Note goldacre's proposal is not to release data but to control it and only allow 'researchers' to see the data. There is not a huge problem with making the data anonymous so why keep it secret from patients who need to make decisions and who have lost trust in large tracts of the medical profession. Feels like Goldacre doesn't really believe in openness just sharing with an a controlled group.
Why does Goldacre say he agrees with Richard Smith when Richard Smith didn't say anything about making the data inaccessible to patients? Or did I miss something?
Slight progress from Ben Goldacre that he acknowledges the data should be released (at least to some). Not sure on what basis it is justifiable to restrict it though to only academics. It's beyond silly in this day and age frankly.

Given Coyne was explicitly making a PLoS One request in his letter:
a) FOI is no defence, since the authors agreed to release the data as a condition of publication and
b) the data isn't for public use (as I understand it, though PLoS One rules now are for public release of data).

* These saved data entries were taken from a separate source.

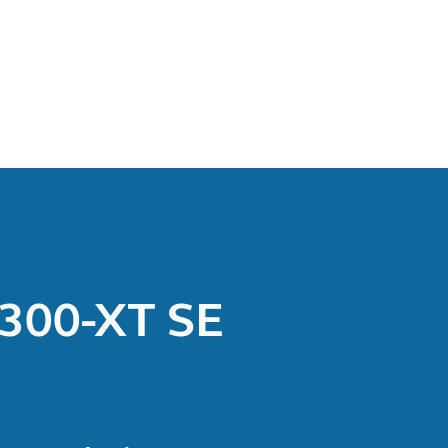
M300-XT SE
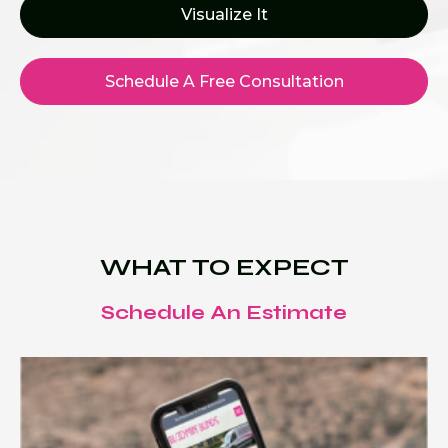
Visualize It
Schedule A Free Consultation
WHAT TO EXPECT
Schedule An Estimate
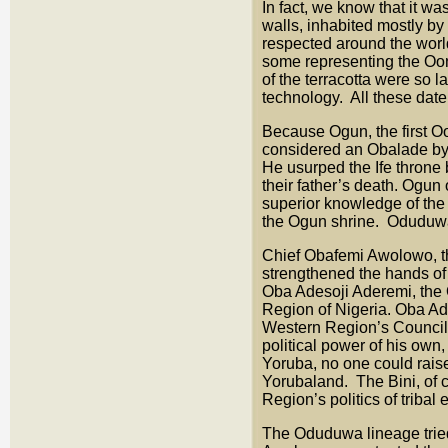
In fact, we know that it wa
walls, inhabited mostly by
respected around the world
some representing the Ooni
of the terracotta were so 
technology. All these date
Because Ogun, the first O
considered an Obalade by Y
He usurped the Ife throne 
their father’s death. Ogun
superior knowledge of the 
the Ogun shrine. Oduduwa’
Chief Obafemi Awolowo, the
strengthened the hands of 
Oba Adesoji Aderemi, the O
Region of Nigeria. Oba Ad
Western Region’s Council
political power of his own,
Yoruba, no one could raise
Yorubaland. The Bini, of 
Region’s politics of triba
The Oduduwa lineage tried 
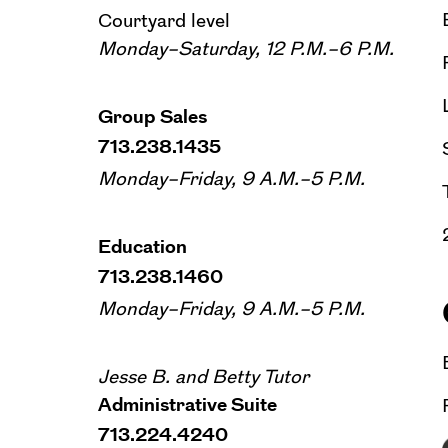
Courtyard level
Monday–Saturday, 12 P.M.–6 P.M.
Group Sales
713.238.1435
Monday–Friday, 9 A.M.–5 P.M.
Education
713.238.1460
Monday–Friday, 9 A.M.–5 P.M.
Jesse B. and Betty Tutor
Administrative Suite
713.224.4240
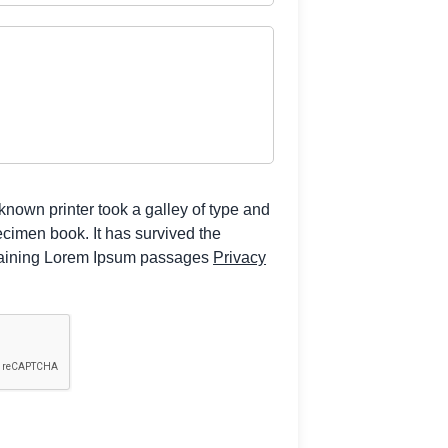
own printer took a galley of type and
ecimen book. It has survived the
ntaining Lorem Ipsum passages
Privacy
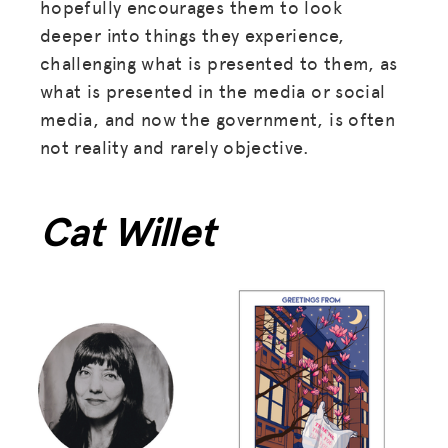
hopefully encourages them to look
deeper into things they experience,
challenging what is presented to them, as
what is presented in the media or social
media, and now the government, is often
not reality and rarely objective.
Cat Willet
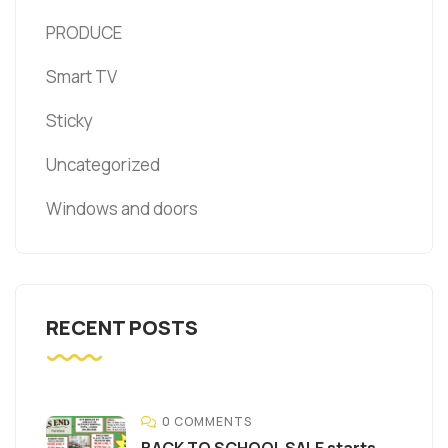
PRODUCE
Smart TV
Sticky
Uncategorized
Windows and doors
RECENT POSTS
0 COMMENTS
BACK TO SCHOOL SALE starts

As it's not for public use, the anonymisation bit doesnt come into it, as far as I can tell (though presumably there are basic rules about not including names, dates of birth etc.)

Also, PLoS rules provide no scope for policing which academics get the data, as Ben Goldacre is suggesting should happen through YODA. I don't have a big problem with YODA, which sounds like a worthy intiative, but it's not appropriate for a PLoS data request as it's more restrictive.

In short, I think Ben's got it wrong (or is simply being unreasonable), but that the real issue in this particular case is release of the data to any researcher who wants it, not full release to the public. A separate FOI request for a fully-anonymised (and limited) set of PACE data has been approved by the Inforomation commissioner, but is being appealed by QMUL.